I am not yet 100% certain so I requested full-text access to read the paper, but I can say that a naive approach to string substitution will certainly be less performant than this, and offer less flexibility in replacement complexity without significant effort.
The reason being that in a naive approach, a vocabulary of size M and a document of token size N is an O(m*n) operation in the best case - while this is claimed to be an operation of O(2n).
I’ve wanted this specifically for terms and conditions documents for a long while... any thoughts on it’s applicability to this subject; so many legal document sections are the same but you can’t just copy them.
What would it do that some basic templating library wouldn't do?
Not knowing the specifics, I would lean toward a template library, as it would be more precise, and could account for things like changing gender, plurality, a vs an, etc, in a structured way.

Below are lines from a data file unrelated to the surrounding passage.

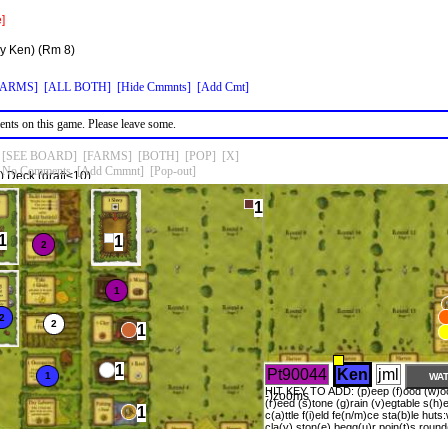
]
by Ken)
(Rm 8)
FARMS]
[ALL BOTH]
[Hide Cmmnts]
[Add Cmt]
nts on this game. Please leave some.
[SEE BOARD]
[FARMS]
[BOTH]
[POP]
[X]
No Comments
[Add Cmmnt]
[Pop-out]
 Deck (draft<10)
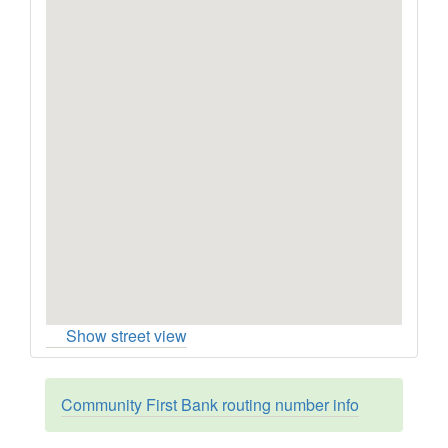
Show street view
Community First Bank routing number info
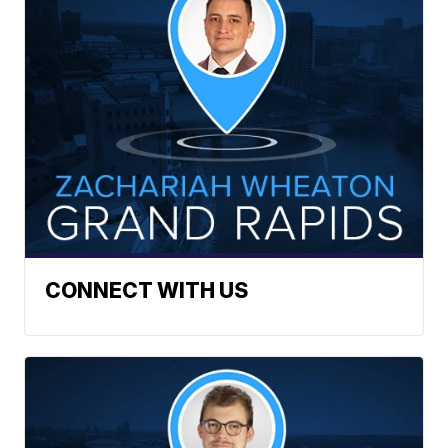
CONNECT WITH US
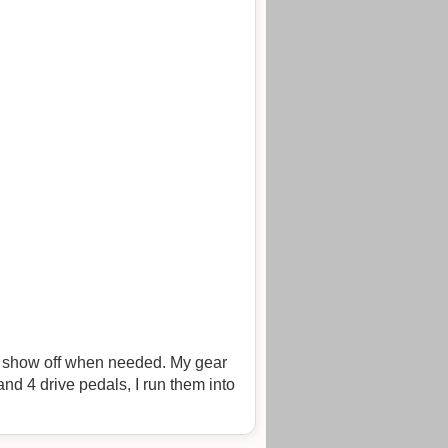
can show off when needed. My gear
and 4 drive pedals, I run them into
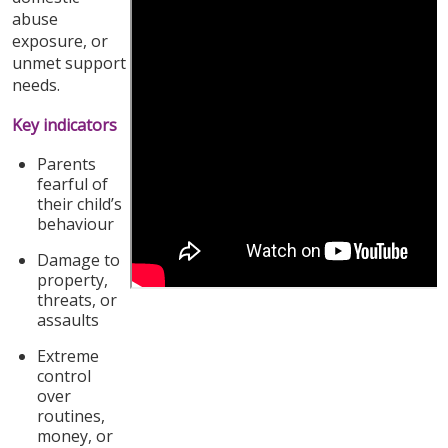
abuse
exposure, or
unmet support
needs.
Key indicators
Parents
fearful of
their child’s
behaviour
Damage to
property,
threats, or
assaults
Extreme
control
over
routines,
money, or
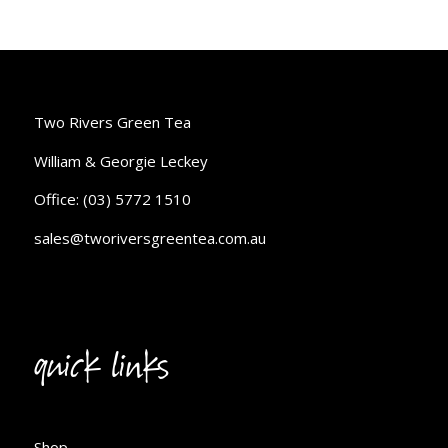
Two Rivers Green Tea
William & Georgie Leckey
Office: (03) 5772 1510
sales@tworiversgreentea.com.au
quick links
Shop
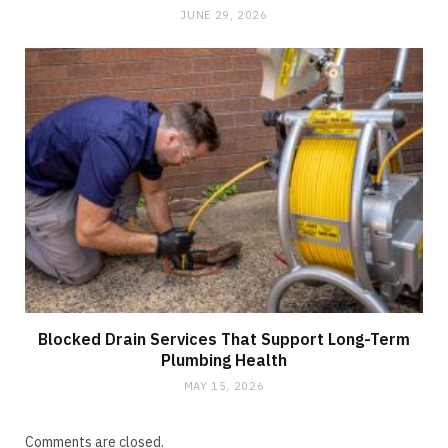
JUNE 29, 2026
Blocked Drain Services That Support Long-Term
Plumbing Health
MAY 15, 2026
Comments are closed.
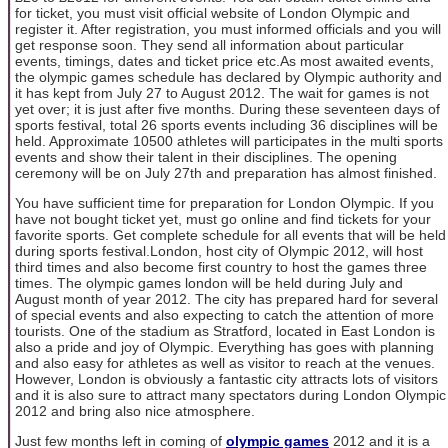
for ticket, you must visit official website of London Olympic and
register it. After registration, you must informed officials and you will
get response soon. They send all information about particular
events, timings, dates and ticket price etc.As most awaited events,
the olympic games schedule has declared by Olympic authority and
it has kept from July 27 to August 2012. The wait for games is not
yet over; it is just after five months. During these seventeen days of
sports festival, total 26 sports events including 36 disciplines will be
held. Approximate 10500 athletes will participates in the multi sports
events and show their talent in their disciplines. The opening
ceremony will be on July 27th and preparation has almost finished.
You have sufficient time for preparation for London Olympic. If you
have not bought ticket yet, must go online and find tickets for your
favorite sports. Get complete schedule for all events that will be held
during sports festival.London, host city of Olympic 2012, will host
third times and also become first country to host the games three
times. The olympic games london will be held during July and
August month of year 2012. The city has prepared hard for several
of special events and also expecting to catch the attention of more
tourists. One of the stadium as Stratford, located in East London is
also a pride and joy of Olympic. Everything has goes with planning
and also easy for athletes as well as visitor to reach at the venues.
However, London is obviously a fantastic city attracts lots of visitors
and it is also sure to attract many spectators during London Olympic
2012 and bring also nice atmosphere.
Just few months left in coming of
olympic games
2012 and it is a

Interesting project. Question on this: "For any text t of length |t| the time it takes to perform a rewrite is O(|t|+|t'|) where t' denotes the resulting output string"
Wouldn't the vocabulary size fit into the order complexity? Vocabs that would be considered useful in this context tend to be quite large. Are you achieving worst case logn of search in the vocab?
Hi, thanks! The outputs are encoded in the transitions and the states themselves, so the vocabulary size doesn't affect the search. It affects, however, the construction because for each node in the trie we have to add an outgoing transition for each distinct symbol of the input vocabulary.